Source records

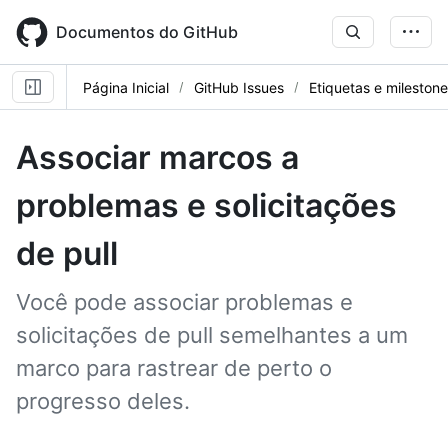
Skip
to
Documentos do GitHub
main
content
Página Inicial
GitHub Issues
Etiquetas e mileston
Associar marcos a
problemas e solicitações
de pull
Você pode associar problemas e
solicitações de pull semelhantes a um
marco para rastrear de perto o
progresso deles.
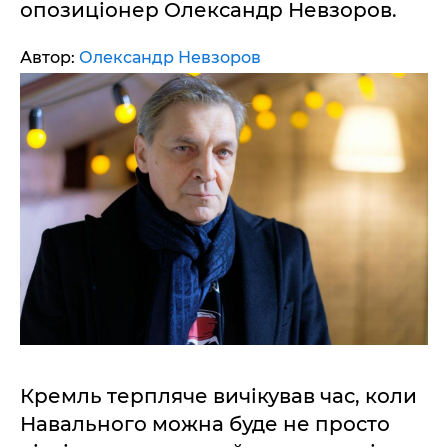
опозиціонер Олександр Невзоров.
Автор:
Олександр Невзоров
Кремль терпляче вичікував час, коли
Навального можна буде не просто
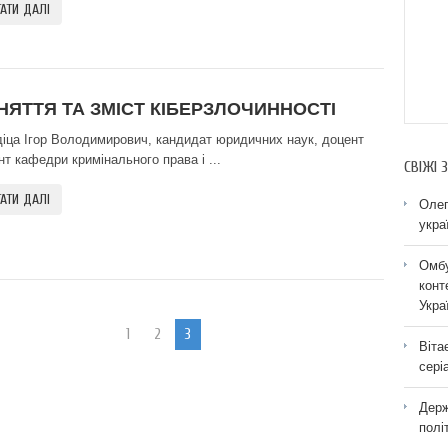
АТИ ДАЛІ
НЯТТЯ ТА ЗМІСТ КІБЕРЗЛОЧИННОСТІ
діца Ігор Володимирович, кандидат юридичних наук, доцент
нт кафедри кримінального права і ...
СВІЖІ 
АТИ ДАЛІ
Олег
укра
Омбу
конт
Укра
1
2
3
Віта
сері
Держ
полі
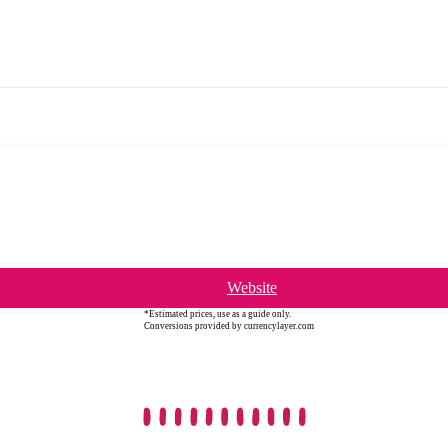
Website
*Estimated prices, use as a guide only.
Conversions provided by currencylayer.com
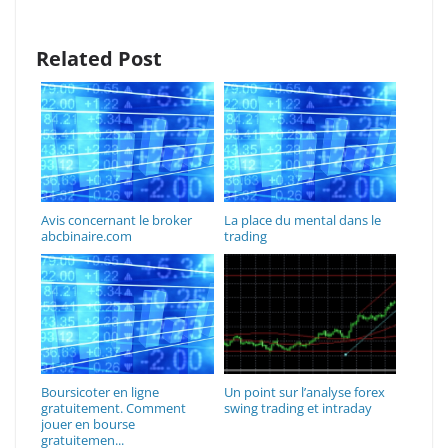
Related Post
Avis concernant le broker
La place du mental dans le
abcbinaire.com
trading
Boursicoter en ligne
Un point sur l’analyse forex
gratuitement. Comment
swing trading et intraday
jouer en bourse
gratuitemen...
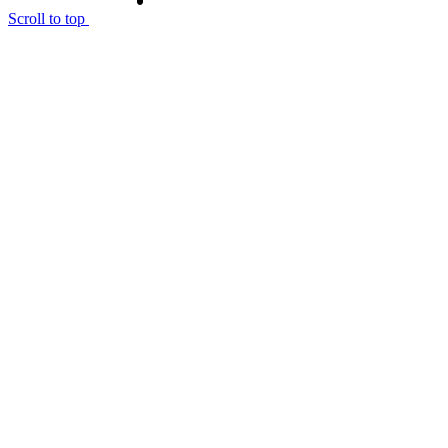
Scroll to top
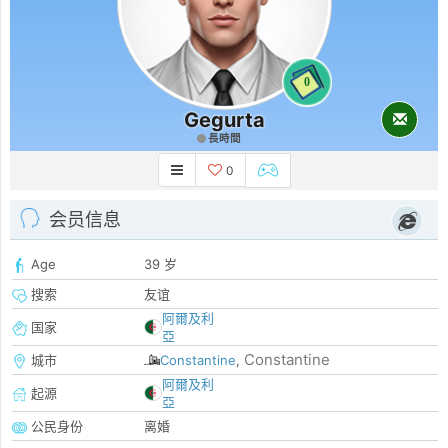
0
Gegurta
長時間
0
会员信息
Age
39 岁
搜索
友谊
阿爾及利
国家
亞
Constantine
城市
Constantine
,
阿爾及利
起源
亞
公民身份
离婚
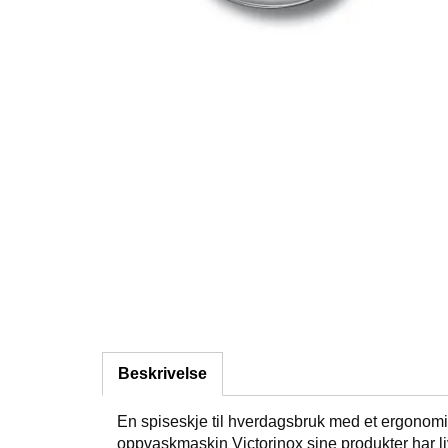
Beskrivelse
En spiseskje til hverdagsbruk med et ergonomisk
oppvaskmaskin Victorinox sine produkter har liv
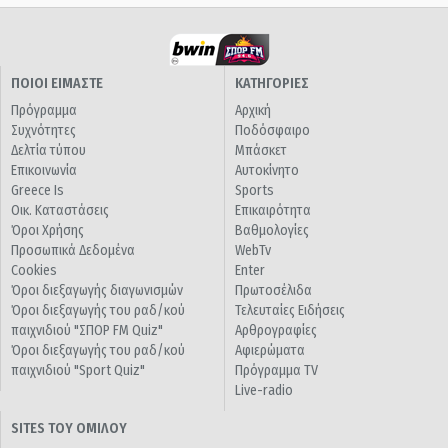
ΠΟΙΟΙ ΕΙΜΑΣΤΕ
ΚΑΤΗΓΟΡΙΕΣ
Πρόγραμμα
Αρχική
Συχνότητες
Ποδόσφαιρο
Δελτία τύπου
Μπάσκετ
Επικοινωνία
Αυτοκίνητο
Greece Is
Sports
Οικ. Καταστάσεις
Επικαιρότητα
Όροι Χρήσης
Βαθμολογίες
Προσωπικά Δεδομένα
WebTv
Cookies
Enter
Όροι διεξαγωγής διαγωνισμών
Πρωτοσέλιδα
Όροι διεξαγωγής του ραδ/κού
Τελευταίες Ειδήσεις
παιχνιδιού "ΣΠΟΡ FM Quiz"
Αρθρογραφίες
Όροι διεξαγωγής του ραδ/κού
Αφιερώματα
παιχνιδιού "Sport Quiz"
Πρόγραμμα TV
Live-radio
SITES ΤΟΥ ΟΜΙΛΟΥ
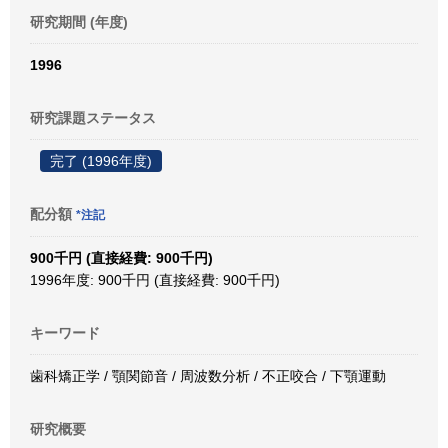
研究期間 (年度)
1996
研究課題ステータス
完了 (1996年度)
配分額
*注記
900千円 (直接経費: 900千円)
1996年度: 900千円 (直接経費: 900千円)
キーワード
歯科矯正学 / 顎関節音 / 周波数分析 / 不正咬合 / 下顎運動
研究概要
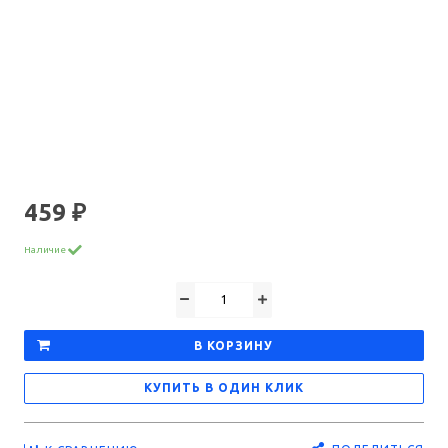
459 ₽
Наличие
В КОРЗИНУ
КУПИТЬ В ОДИН КЛИК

ABOUT THIS TASK: Retype the records exactly, but skip the pictures.

EXERCISE SOLUTION:
Skip
to
Documentos do GitHub
main
content
Página Inicial
GitHub Issues
Etiquetas e mileston
Associar marcos a
problemas e solicitações
de pull
Você pode associar problemas e
solicitações de pull semelhantes a um
marco para rastrear de perto o
progresso deles.
опозиціонер Олександр Невзоров.
Автор:
Олександр Невзоров
Кремль терпляче вичікував час, коли
Навального можна буде не просто
АТИ ДАЛІ
НЯТТЯ ТА ЗМІСТ КІБЕРЗЛОЧИННОСТІ
діца Ігор Володимирович, кандидат юридичних наук, доцент
нт кафедри кримінального права і ...
СВІЖІ 
АТИ ДАЛІ
Олег
укра
Омбу
конт
Укра
1
2
3
Віта
сері
Держ
полі
Website
*Estimated prices, use as a guide only.
Conversions provided by currencylayer.com
Related Post
Avis concernant le broker
La place du mental dans le
abcbinaire.com
trading
Boursicoter en ligne
Un point sur l’analyse forex
gratuitement. Comment
swing trading et intraday
jouer en bourse
gratuitemen...
Scroll to top
0
Gegurta
長時間
0
会员信息
Age
39 岁
搜索
友谊
阿爾及利
国家
亞
Constantine
城市
Constantine
,
阿爾及利
起源
亞
公民身份
离婚
Beskrivelse
En spiseskje til hverdagsbruk med et ergonomisk
oppvaskmaskin Victorinox sine produkter har liv
ΠΟΙΟΙ ΕΙΜΑΣΤΕ
ΚΑΤΗΓΟΡΙΕΣ
Πρόγραμμα
Αρχική
Συχνότητες
Ποδόσφαιρο
Δελτία τύπου
Μπάσκετ
Επικοινωνία
Αυτοκίνητο
Greece Is
Sports
Οικ. Καταστάσεις
Επικαιρότητα
Όροι Χρήσης
Βαθμολογίες
Προσωπικά Δεδομένα
WebTv
Cookies
Enter
Όροι διεξαγωγής διαγωνισμών
Πρωτοσέλιδα
Όροι διεξαγωγής του ραδ/κού
Τελευταίες Ειδήσεις
παιχνιδιού "ΣΠΟΡ FM Quiz"
Αρθρογραφίες
Όροι διεξαγωγής του ραδ/κού
Αφιερώματα
παιχνιδιού "Sport Quiz"
Πρόγραμμα TV
Live-radio
SITES ΤΟΥ ΟΜΙΛΟΥ
研究期間 (年度)
1996
研究課題ステータス
完了 (1996年度)
配分額
*注記
900千円 (直接経費: 900千円)
1996年度: 900千円 (直接経費: 900千円)
キーワード
歯科矯正学 / 顎関節音 / 周波数分析 / 不正咬合 / 下顎運動
研究概要
459 ₽
Наличие
В КОРЗИНУ
КУПИТЬ В ОДИН КЛИК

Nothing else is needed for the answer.